Bruce Springsteen could also relate to the kindness of his inner circle.  In his case, he was advised that the Ramones shouldn’t record a song he wrote for them.  In 2015, Springsteen said on The Tonight Show: “I saw the Ramones in Asbury Park. And I was like, ‘Man, I’ve got to write the Ramones a song.’ So I went home and I wrote ‘Hungry Heart’ in about the time it took me to sing it. I brought it in and we went to make a demo for it and I played it for Johnny Ramone.”  Johnny didn’t hear a hit and told Bruce, “Nah, you better keep that one.”

Bruce also played it to his producer.  In the liner notes to his Greatest Hits album, Bruce wrote: “I played it for Jon Landau and earning his money, he advised me to keep it.”

Then there are the guys who don’t know what they got until they lose it—namely the Great Society band.  The group could never turn Grace Slick’s “White Rabbit” into a hit; they lost her to the Jefferson Airplane who took her song to the top of the charts (#8 hit in 1967).  The tune worked wonders for the band and Grace’s bank account. In a 2002 interview with The Guardian, Slick explained: “If they put your song in a movie, that’s $30,000. If they put it in a movie twice, that’s $60,000.  I’ve been lucky in life. Whatever I choose to do for fun, people pay me to do it.”

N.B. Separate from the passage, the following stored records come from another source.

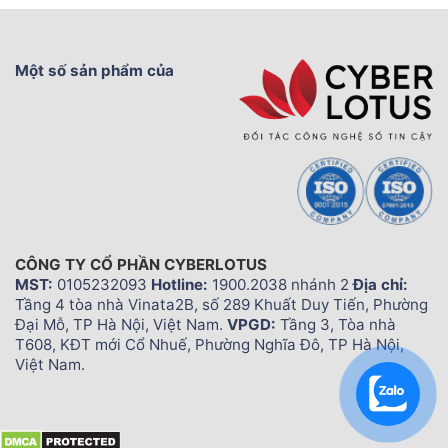
Một số sản phẩm của
CÔNG TY CỔ PHẦN CYBERLOTUS
MST:
0105232093
Hotline:
1900.2038 nhánh 2
Địa chỉ:
Tầng 4 tòa nhà Vinata2B, số 289 Khuất Duy Tiến, Phường
Đại Mỗ, TP Hà Nội, Việt Nam.
VPGD:
Tầng 3, Tòa nhà
T608, KĐT mới Cổ Nhuế, Phường Nghĩa Đô, TP Hà Nội,
Việt Nam.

Indeed, one band’s lost song(s) is another band’s gain.  In George Harrison’s case, his three-record opus, All Things Must Pass, included songs Lennon and McCartney overlooked and/or underestimated.  It went to #1 in 1970.

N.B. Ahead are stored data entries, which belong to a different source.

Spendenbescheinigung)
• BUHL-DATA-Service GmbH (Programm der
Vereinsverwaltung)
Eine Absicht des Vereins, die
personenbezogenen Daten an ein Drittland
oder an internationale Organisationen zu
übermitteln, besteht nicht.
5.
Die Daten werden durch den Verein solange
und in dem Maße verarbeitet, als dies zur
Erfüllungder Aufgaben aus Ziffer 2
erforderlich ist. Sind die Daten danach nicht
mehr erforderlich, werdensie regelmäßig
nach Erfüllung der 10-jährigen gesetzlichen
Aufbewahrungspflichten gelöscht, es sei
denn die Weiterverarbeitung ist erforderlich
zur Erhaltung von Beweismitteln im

Despite its success, Lennon was still dismissive of George’s talent.  In Peter Doggett’s 2009 book, You Never Give Me Your Money, Harrison noted: “John was really negative at the time but I was away and he came ‘round to my house and there was a friend of mine living there who was a friend of John’s. He saw the album cover and said, ‘He must be bad, putting three records out. And look at the picture on the front. He looks like an asthmatic Leon Russell.’”

-Mark Daponte

Photo: Tom Petty (Getty)

3 comments on “When Not-Good-Enough Became Great

  1. Wow, I had no idea that Bruce wrote “Hungry Heart” for the Ramones. My brain is trying to hear what that would sound like!

  2. Mike Gaglio

    Great stuff. Thanks!

  3. Crazy that Bruce wrote “Hungry Heart” for the Ramones. Like Dave, I can’t get my brain wrapped around the sound. I just listened to the Great Society “White Rabbit”. It’s actually a pretty good version that I never knew existed. Thanks for the article.